Venerável Rainha, minha amada,
Devo-lhe há muito umas linhas (em meu caso, sempre às milhares) sobre antiga postagem tua. Apud a casa em ruínas de nossa Nine, ocorreu-me tocar nesse que é um tema excessivamente abrasivo. Também eu amei loucamente, ao meu jeito. Punk, junk, quiçá. Gravitava em torno daquele turbilhão, tomando-o como a uma droga que, indômita, cancelava os mecanismos da razão. Não é possível alguém viver sob o mesmo teto que uma pessoa, dormir com ela todas as noites e, ainda assim, passar os dias atormentado com a sua falta, contando os minutos para vê-la. As horas não passavam, por não lograr eu ocupá-las com as prerrogativas da inteligência, anuladas sem dó nem piedade por um combustível que queimava, ardia, na fornalha em funcionamento non stop.
Quase não me reconheço agora, algum tempo depois, nessas descrições que mais parecem saídas de uma outra criatura, em cenário medieval. A não haver passado por tudo isso, e lendo este relato, o interpretaria, das duas, uma: ou falaríamos de alguém pertencente a outro século - à guisa do flagelo de Romeu e Julieta em Verona - ou a clamar cuidados especiais na esfera da psi. Ponto para esta última hipótese. Coisa, parece-me, de quem recobrou a consciência. Ou não. Ou nunca.

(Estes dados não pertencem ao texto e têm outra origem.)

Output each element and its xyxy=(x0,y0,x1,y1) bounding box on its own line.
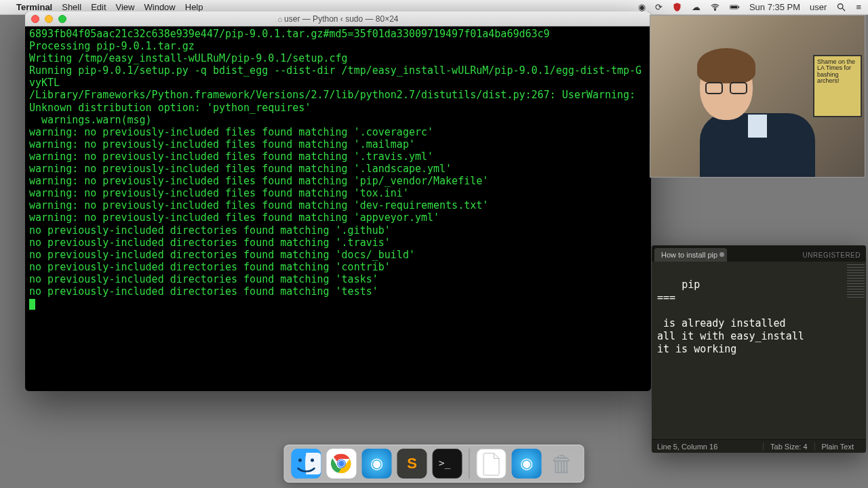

O fato é que a prosseguir a navegação naquela batida de procela, em ímpares condições de turbulência, os barcos não tardariam a espatifar-se contra as rochas, tal o descontrole da bússola. A excessiva tensão aplicada às cordas de nosso instrumento outro destino não poderia ter senão arrebentá-las. Explodi-las. Enxergava eu com limpidez a ação do implacável ácido desgastando precocemente a estrutura que intentávamos levantar. Mas o que era do miserável eixo real contra a fúria do epicentro do querer? Logo, este teu amigo, como não pensava, não existia. Ela me abraçava e tempo e espaço ficavam em suspensão. A trilha sonora que mais expressava tamanho terremoto vinha, para variar, de Francisco: "Quis saber o que é o desejo, de onde ele vem, fui até o centro da terra, e é mais além".
A paixão tem, por princípio, ser fugaz. Ela roga por finitude, pois, do contrário, o ser esgota-se, consome-se. Mas aquilo que não passava continuou a não passar enquanto estivemos casados e, durante um bom tempo depois, seguiu em sua imperturbável formatação de permanência. Ninguém suporta indefinidamente o governo autocrático de um estado de exceção. Não é da natureza humana. E a união se desfez. Dessa parte, é dispensável ocupar-me: conheces de cor e salteado os desdobramentos, pois foste luz para mim quando tudo era sombra - como esquecer? Os dias no escuro, as noites em claro, em arrastamento perturbador. Tudo se resumia à reunião de forças mínimas capazes de manter em funcionamento a máquina de escrever e de emitir sons. A garantir a sobrevivência. Por várias vezes, ela me procurou e só eu sei - ou melhor - nem eu sei de onde saía a voz para lhe dizer não. É que o processo de cura precisava ser iniciado a qual preço fosse. Impunha-se o freio de arrumação.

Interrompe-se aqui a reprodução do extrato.